With respect to the forearm position, there was significantly greater radial nerve excursion induced by movements performed in supination compared to pronation. These differences may be partly explained by greater tension imposed on the radial nerve when the forearm is pronated. Although the present study did not examine radial nerve tension or strain, cadaver research has shown that the radial nerve is exposed to greater strain when the forearm is pronated (Wright et al. 2005). Furthermore, in vivo studies of other peripheral nerves have reported a reduction in nerve excursion when nerve tracts are exposed to greater strain (Coppieters and Butler 2008; Dilley et al. 2003; Dilley et al. 2007). Therefore, it was not an unexpected finding that the lowest levels of radial nerve excursion occurred when the forearm was pronated.
No difference was seen in radial nerve excursion when induced via wrist flexion compared to wrist ulnar deviation despite the fact that there was a significant difference in wrist ROM between the different movements. These findings are in agreement with Wright et al. (2005), who demonstrated similar levels of radial nerve excursion during wrist flexion and ulnar deviation proximal to the elbow joint in vitro.
The findings in regard to the amount of radial nerve excursion seen between the different conditions may have important clinical implications. For example, neural mobilisation exercises have been advocated for conditions where impaired nerve movement is perceived (Coppieters et al. 2009; Ellis et al. 2012). For neural mobilisation exercises that clinicians prescribe to induce or encourage radial nerve excursion, decisions could be made in regard to the design of exercises based on the findings of this study. For example, if radial nerve excursion was to be maximised, the clinician should consider performing passive movements of the wrist in a supinated forearm position. Selection of which wrist movement to utilise (i.e., wrist flexion or ulnar deviation) could be made based on the functional limitation of the patient as radial nerve movement induced appears to be similar. Although relevant to consider, it must be noted that this study was conducted within a healthy cohort. The possibility remains that these interpretations may not be consistent in a clinical population. This warrants further investigation.

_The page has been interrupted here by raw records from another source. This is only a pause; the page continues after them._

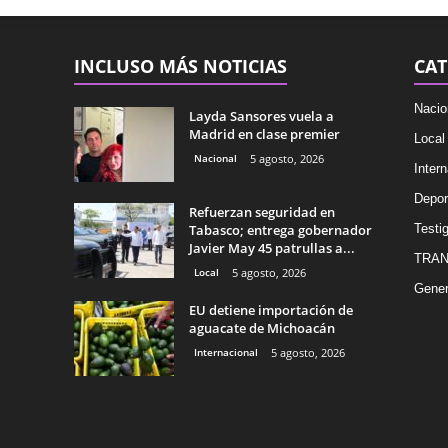
INCLUSO MÁS NOTICIAS
CAT
Nacio
Layda Sansores vuela a
Madrid en clase premier
Local
Nacional
5 agosto, 2026
Intern
Depor
Refuerzan seguridad en
Tabasco; entrega gobernador
Testig
Javier May 45 patrullas a...
TRAN
Local
5 agosto, 2026
Gener
EU detiene importación de
aguacate de Michoacán
Internacional
5 agosto, 2026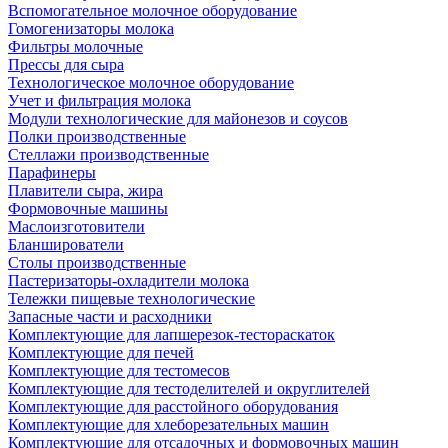
Вспомогательное молочное оборудование
Гомогенизаторы молока
Фильтры молочные
Прессы для сыра
Технологическое молочное оборудование
Учет и фильтрация молока
Модули технологические для майонезов и соусов
Полки производственные
Стеллажи производственные
Парафинеры
Плавители сыра, жира
Формовочные машины
Маслоизготовители
Бланширователи
Столы производственные
Пастеризаторы-охладители молока
Тележки пищевые технологические
Запасные части и расходники
Комплектующие для лапшерезок-тестораскаток
Комплектующие для печей
Комплектующие для тестомесов
Комплектующие для тестоделителей и округлителей
Комплектующие для расстойного оборудования
Комплектующие для хлеборезательных машин
Комплектующие для отсадочных и формовочных машин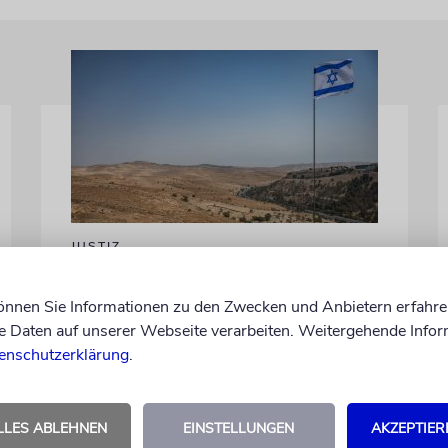
JUSTIZ
Israelischer Siedler wegen
Tötung eines
können Sie Informationen zu den Zwecken und Anbietern erfahre
Daten auf unserer Webseite verarbeiten. Weitergehende Infor
Palästinensers angeklagt
enschutzerklärung
.
Der getötete Aktivist setzte sich gegen
Siedlergewalt ein und war an dem Oscar-
prämierten Film »No Other Land« beteiligt.
LLES ABLEHNEN
EINSTELLUNGEN
AKZEPTIER
Jetzt steht der mutmaßliche Täter vor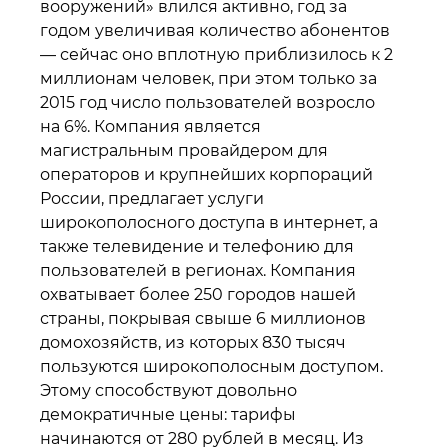
вооружений» влился активно, год за
годом увеличивая количество абонентов
— сейчас оно вплотную приблизилось к 2
миллионам человек, при этом только за
2015 год число пользователей возросло
на 6%. Компания является
магистральным провайдером для
операторов и крупнейших корпораций
России, предлагает услуги
широкополосного доступа в интернет, а
также телевидение и телефонию для
пользователей в регионах. Компания
охватывает более 250 городов нашей
страны, покрывая свыше 6 миллионов
домохозяйств, из которых 830 тысяч
пользуются широкополосным доступом.
Этому способствуют довольно
демократичные цены: тарифы
начинаются от 280 рублей в месяц. Из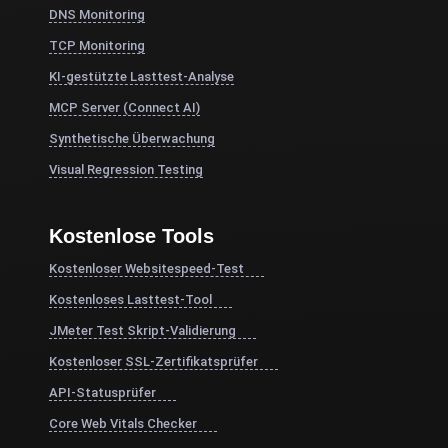
DNS Monitoring
TCP Monitoring
KI-gestützte Lasttest-Analyse
MCP Server (Connect AI)
Synthetische Überwachung
Visual Regression Testing
Kostenlose Tools
Kostenloser Websitespeed-Test
Kostenloses Lasttest-Tool
JMeter Test Skript-Validierung
Kostenloser SSL-Zertifikatsprüfer
API-Statusprüfer
Core Web Vitals Checker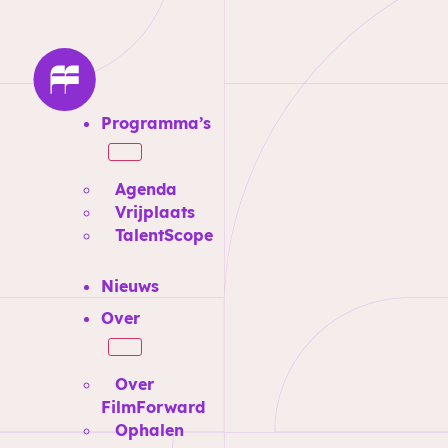
Programma’s
Agenda
Vrijplaats
TalentScope
Nieuws
Over
Over
FilmForward
Ophalen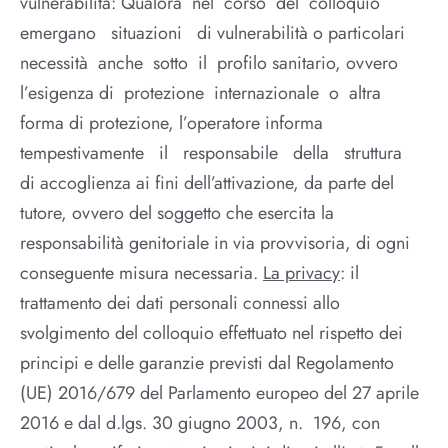
vulnerabilità: Qualora nel corso del colloquio
emergano situazioni di vulnerabilità o particolari
necessità anche sotto il profilo sanitario, ovvero
l’esigenza di protezione internazionale o altra
forma di protezione, l’operatore informa
tempestivamente il responsabile della struttura
di accoglienza ai fini dell’attivazione, da parte del
tutore, ovvero del soggetto che esercita la
responsabilità genitoriale in via provvisoria, di ogni
conseguente misura necessaria.
La privacy
: il
trattamento dei dati personali connessi allo
svolgimento del colloquio effettuato nel rispetto dei
principi e delle garanzie previsti dal Regolamento
(UE) 2016/679 del Parlamento europeo del 27 aprile
2016 e dal d.lgs. 30 giugno 2003, n. 196, con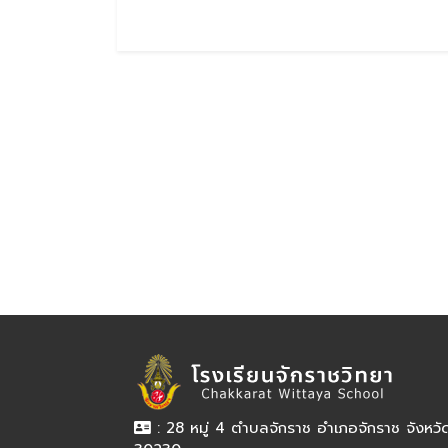
: 28 หมู่ 4 ตำบลจักราช อำเภอจักราช จังหว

A number of steps were implemented to improve methodological quality while reducing potential sources of bias. First, randomisation of tasks was utilised, which is believed to reduce the learning effect of improved scanning that has been shown to occur in USI studies (Ridehalgh et al. 2012). Following completion of each condition, the shoulder and elbow positions were reassessed, with goniometry, to ensure consistent participant set-up. The sonographer was blinded to all USI measurements, thereby reducing error bias (Ellis and Hing 2008). Data analysis was performed with the assessor blinded to participant and testing conditions to reduce the level of confounders related to assessor recollection (Ellis et al. 2008, 2012).